_TASK TO CARRY OUT_
Go through the entries below line by line and count those containing "features"; the answer is that count alone.

Saved data entries:
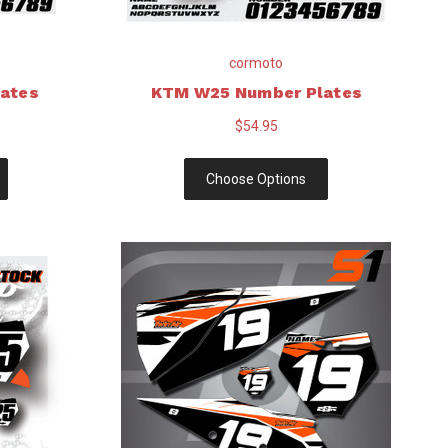
cormoto
ates
KTM W25 Number Plates
$54.95
Choose Options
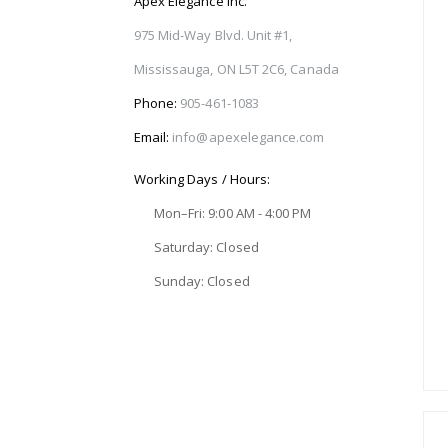
Apex Elegance Inc.
975 Mid-Way Blvd. Unit #1,
Mississauga, ON L5T 2C6, Canada
Phone:
905-461-1083
Email:
info@apexelegance.com
Working Days / Hours:
Mon–Fri: 9:00 AM - 4:00 PM
Saturday: Closed
Sunday: Closed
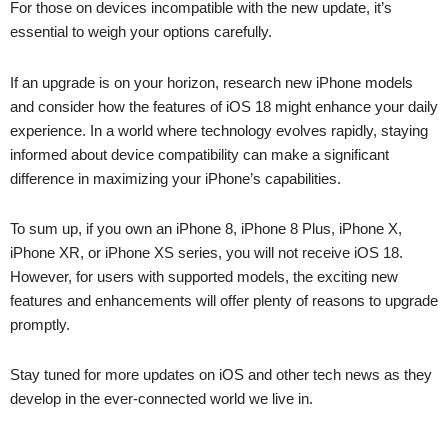
For those on devices incompatible with the new update, it’s
essential to weigh your options carefully.
If an upgrade is on your horizon, research new iPhone models
and consider how the features of iOS 18 might enhance your daily
experience. In a world where technology evolves rapidly, staying
informed about device compatibility can make a significant
difference in maximizing your iPhone’s capabilities.
To sum up, if you own an iPhone 8, iPhone 8 Plus, iPhone X,
iPhone XR, or iPhone XS series, you will not receive iOS 18.
However, for users with supported models, the exciting new
features and enhancements will offer plenty of reasons to upgrade
promptly.
Stay tuned for more updates on iOS and other tech news as they
develop in the ever-connected world we live in.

_RESULT FOR THIS TASK_
2